Апраксин чесал затылок: «Чем воевать с турком? Прошлым годом старые кораблики сожгли, а новых не станется».
Как гигантские истуканы, замерли на берегу восьмидесятипушечные корабли. Жаль было угробленного времени, денег и сил.
— Что поделаешь, — насупившись, отводил душу Апраксин в разговоре с Крюйсом, — не все в нашей воле. Хотя государь и гневается на меня, но совесть моя чиста.
Неторопливо прохаживались они вдоль пристани, где ошвартовались две новые шнявы, шесть скампавей. Поодаль, на стремнине, покачивались на якорях два недостроенных линейных корабля.
— Отъеду я в Таганрог, — продолжил Апраксин, — там кораблики настропалю, к Азову подамся. Кубанские татары, не дай Бог, нахлынут. Впрочем, там комендант надежный, полтавский генерал Келин. Комплектуй кораблики и спускайся к морю. Не ровен час, турки объявятся.

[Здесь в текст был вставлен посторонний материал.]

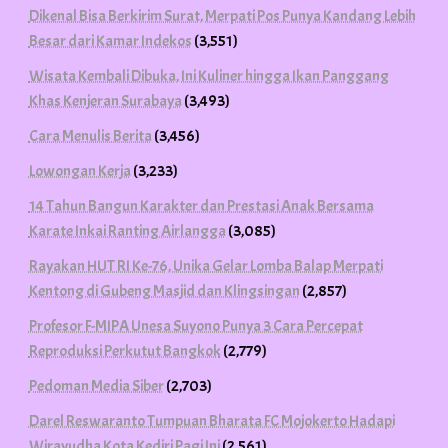
Dikenal Bisa Berkirim Surat, Merpati Pos Punya Kandang Lebih
Besar dari Kamar Indekos
(3,551)
Wisata Kembali Dibuka, Ini Kuliner hingga Ikan Panggang
Khas Kenjeran Surabaya
(3,493)
Cara Menulis Berita
(3,456)
Lowongan Kerja
(3,233)
14 Tahun Bangun Karakter dan Prestasi Anak Bersama
Karate Inkai Ranting Airlangga
(3,085)
Rayakan HUT RI Ke-76, Unika Gelar Lomba Balap Merpati
Kentong di Gubeng Masjid dan Klingsingan
(2,857)
Profesor F-MIPA Unesa Suyono Punya 3 Cara Percepat
Reproduksi Perkutut Bangkok
(2,779)
Pedoman Media Siber
(2,703)
Darel Reswaranto Tumpuan Bharata FC Mojokerto Hadapi
Wirayudha Kota Kediri Pagi Ini
(2,561)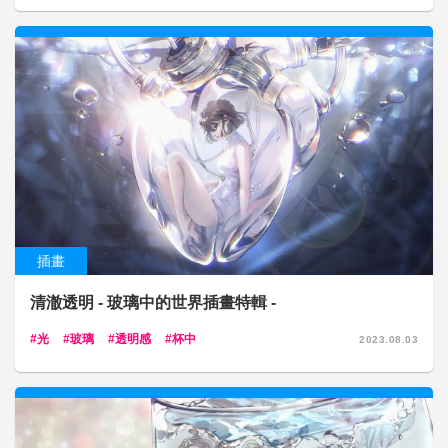
插畫
清澈透明 - 玻璃中的世界插畫特輯 -
光
玻璃
透明感
杯中
2023.08.03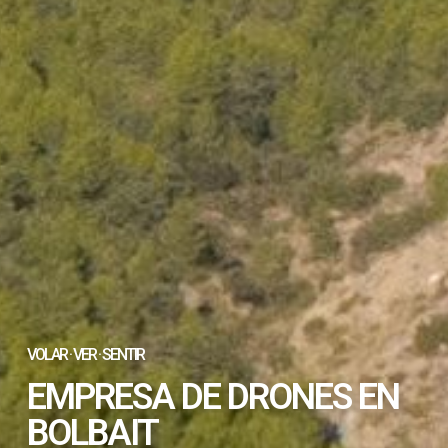
VOLAR · VER · SENTIR
EMPRESA DE DRONES EN
BOLBAIT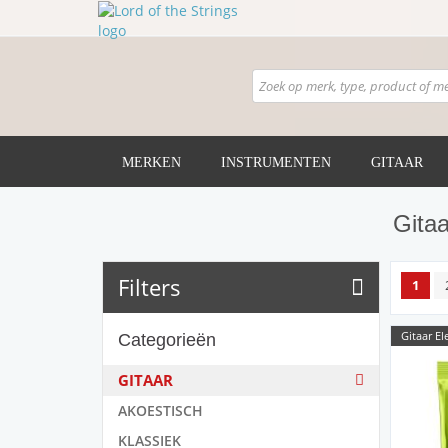
MERKEN
INSTRUMENTEN
GITAAR
Gitaa
Filters
1
Gitaar El
Categorieën
GITAAR
AKOESTISCH
KLASSIEK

Две недели Крюйс с капитанами собирали экипажи из рекрутов. Разводили испуганных новобранцев по палубам, боцмана линьками загоняли их на ванты, заставляли карабкаться на салинги и марсы, разбегаться по реям. Тряслись руки, дрожали колени. Кто-то падал, зашибался. На якорях, в тихой заводи кое-что получалось.
Пока держалась вешняя вода, Крюйс повел небольшой отряд к Азову. В июне на рейде Таганрога Апраксин с тоской осматривал суда.
— Срам какой-то, — бурчал он, — с дюжиной таких корабликов токмо и обороняться от турок, отстоять завоеванное.